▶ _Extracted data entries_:
*** Begin section ***

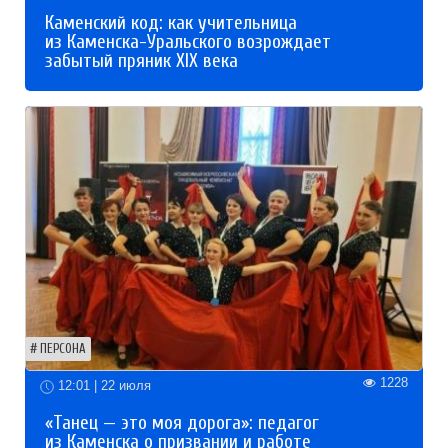
Каменский код: как учительница
из Каменска-Уральского возрождает
забытый пряник XIX века
ПЕРСОНА
1228
12:01 | 22 июля
«Танец — это моя дорога»: педагог
из Каменска о призвании и работе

*** End section ***

▶ _ABOUT THIS TASK_:
From the entries, work out how many lines include the word "Каменска", answering with the number only.

▶ _OUTPUT BELOW_:
2